When Your Friends Have Money but You Don’t  - Concours
http://www.mint.com/blog/trends/rich-friends-09032010/
======
runT1ME
You know, it's not that I have friends who make a lot more money than I do,
it's the fact that I have friends with significantly different _spending
habits_.

We can both afford a nice restaurant out with our girlfriends, however, to me
it's ridiculous to pay a 150% markup on a bottle of wine, meanwhile, my friend
has ordered the hundred dollar appetizer and the bottle of Opus One. Of course
when the bill comes, "It's simpler to just split it even..."

 _sigh_

He makes more money than I do, but carries a lot more credit card debt than I
do too. I'm sure if we hung out more, I'd be in debt too...

------
gamble
Do you friends actually make more, or do you just _think_ they do based on an
opulent lifestyle? People see the trappings of wealth, but not the debt.
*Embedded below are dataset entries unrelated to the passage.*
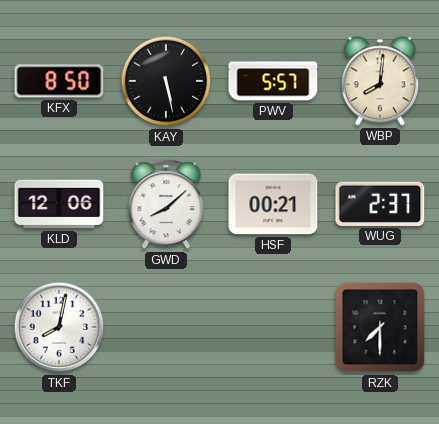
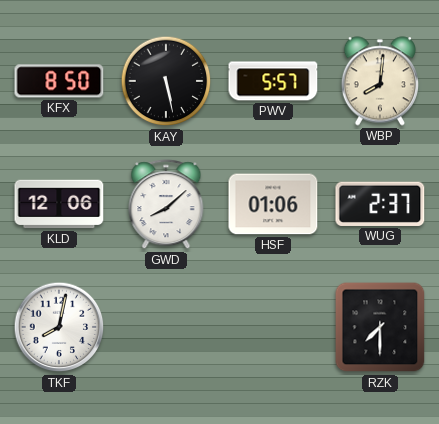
HSF: 00:21 -> 01:06
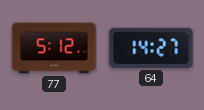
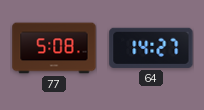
77: 5:12 -> 5:08
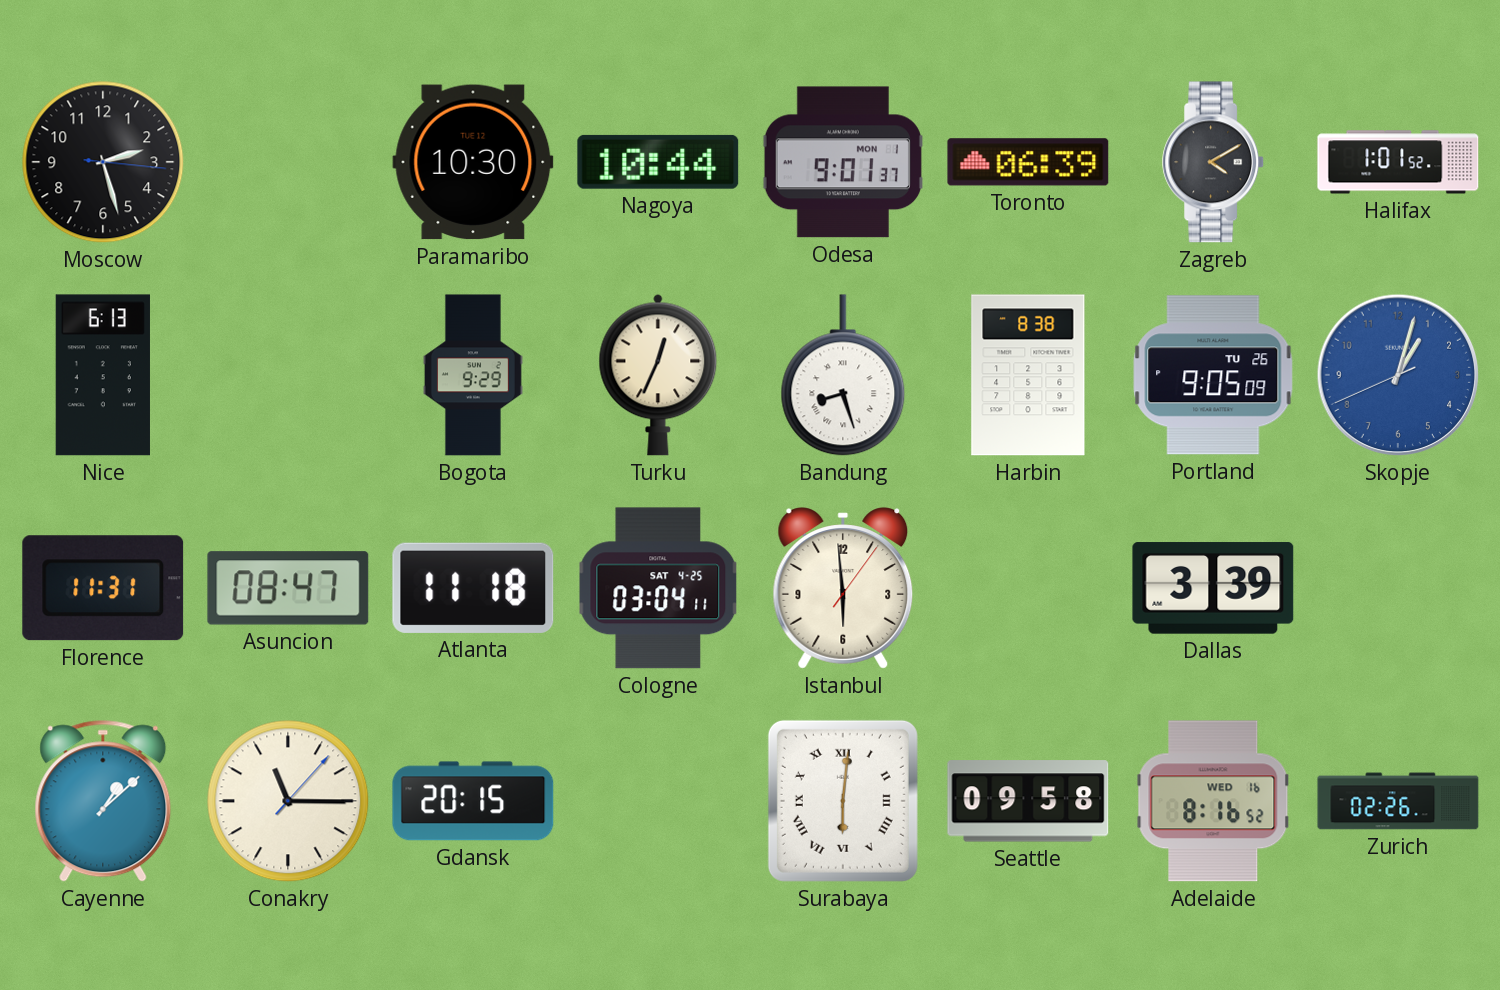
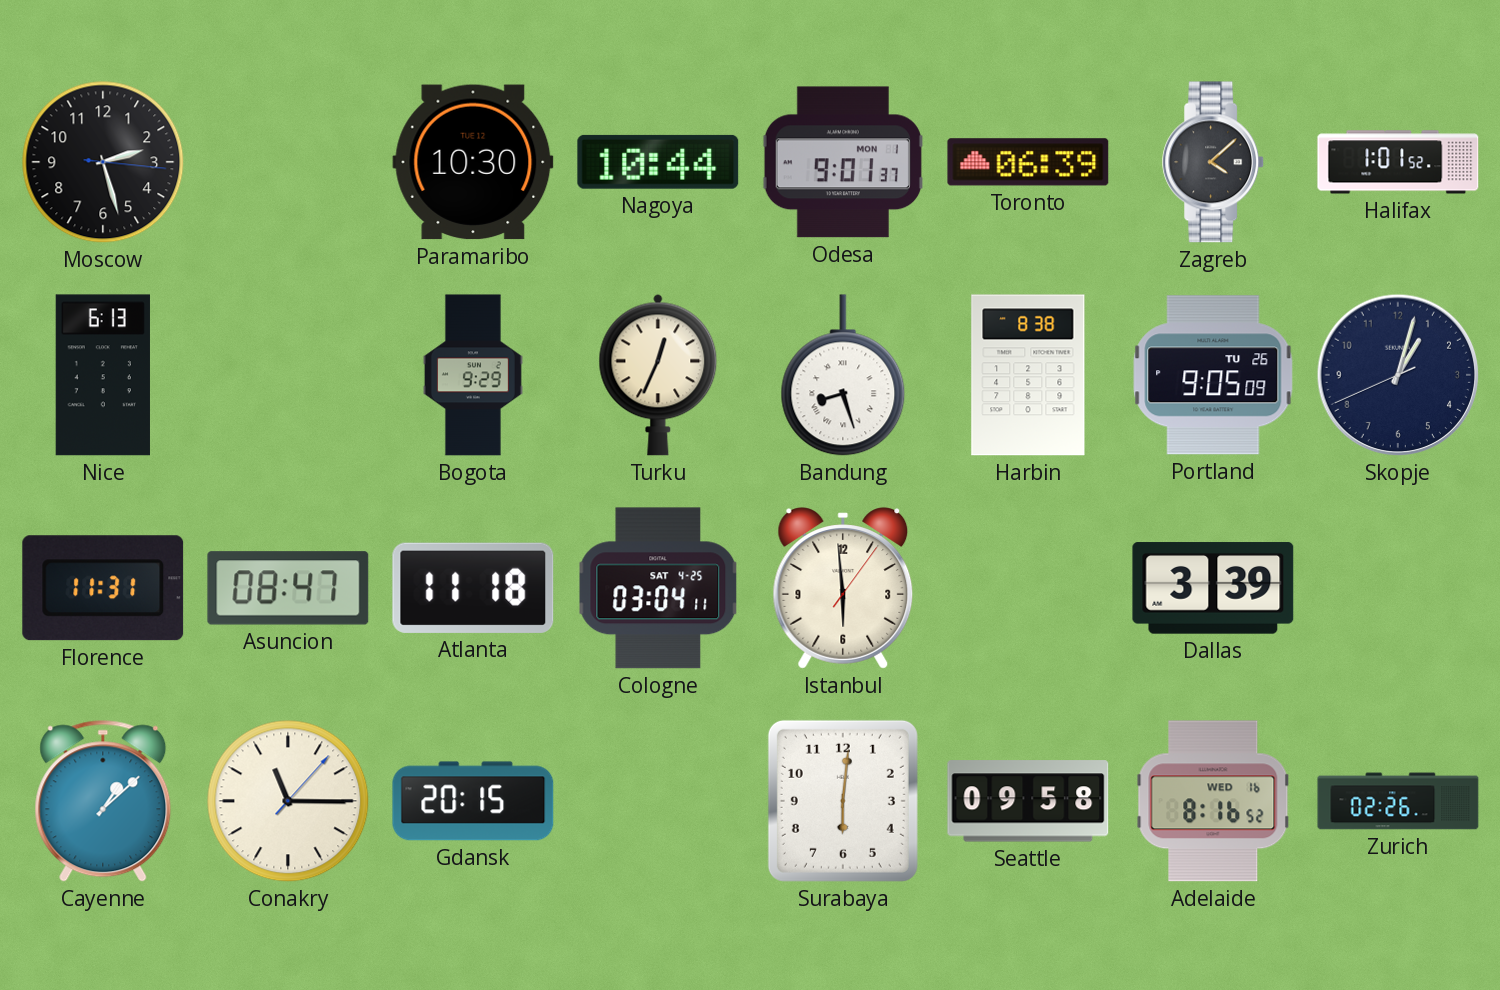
Zagreb: 4:10 -> 4:08
Skopje dial: blue -> navy
Surabaya numerals: Roman -> Arabic
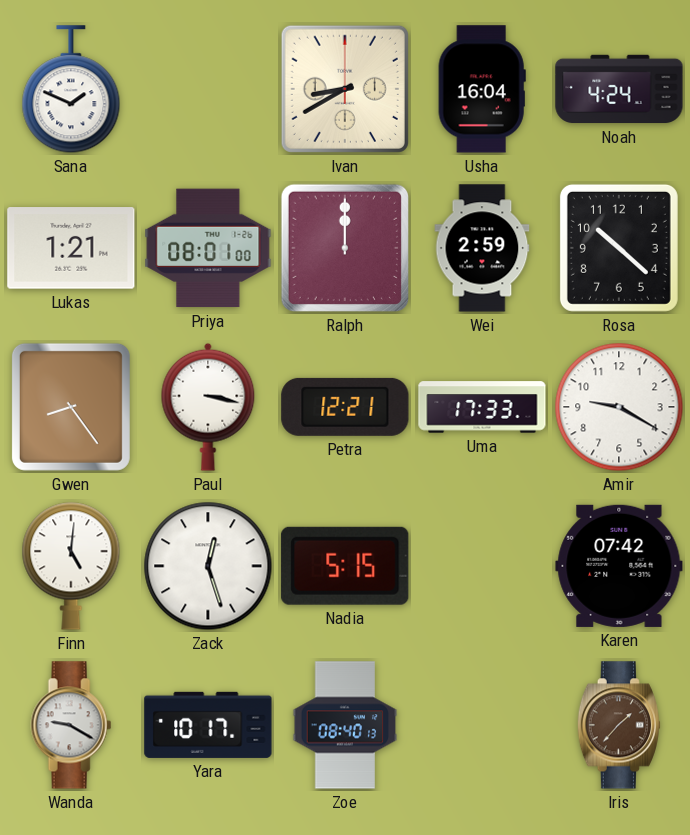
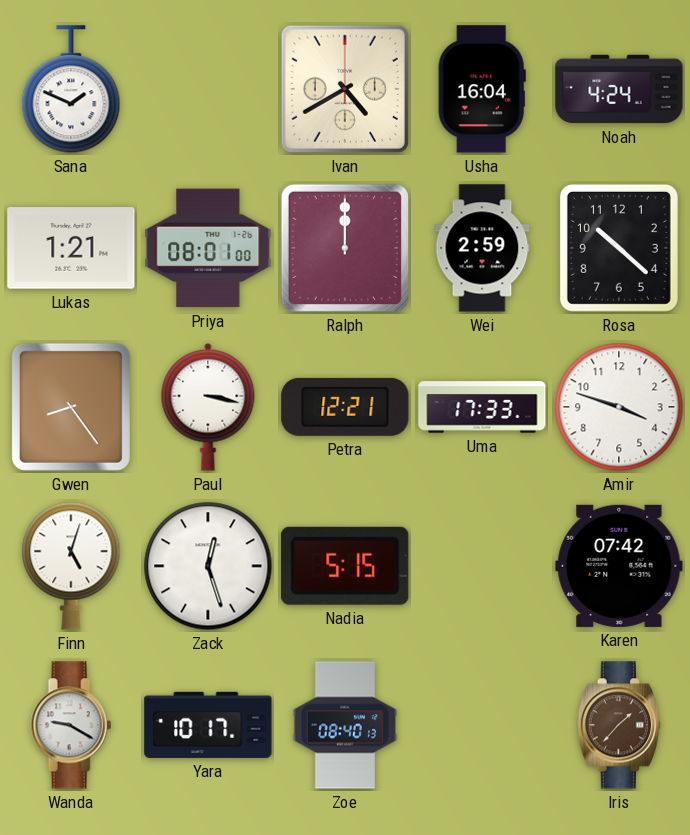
Ivan: 8:40 -> 4:40
Amir: 9:20 -> 3:48
Finn: 5:01 -> 5:03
They
assume everyone else is at least as responsible with money, because no one
ever mentions the crippling credit card debt, student loans, and mortgage that
are eating their friends alive.

------
dotBen
_Jaded by the fact that all articles on Mint Blog are simply written as
linkbait to get you to push visitors to their service_ , I would suggest that
this post is a 'poor mans' _(no pun intended)_ version of Rich Dad, Poor Dad
([http://www.amazon.com/Rich-Dad-Poor-Money-That-
ebook/dp/B000...](http://www.amazon.com/Rich-Dad-Poor-Money-That-
ebook/dp/B000FA5QEK/24781-20)).

If this advice interests you, check that book out for sure.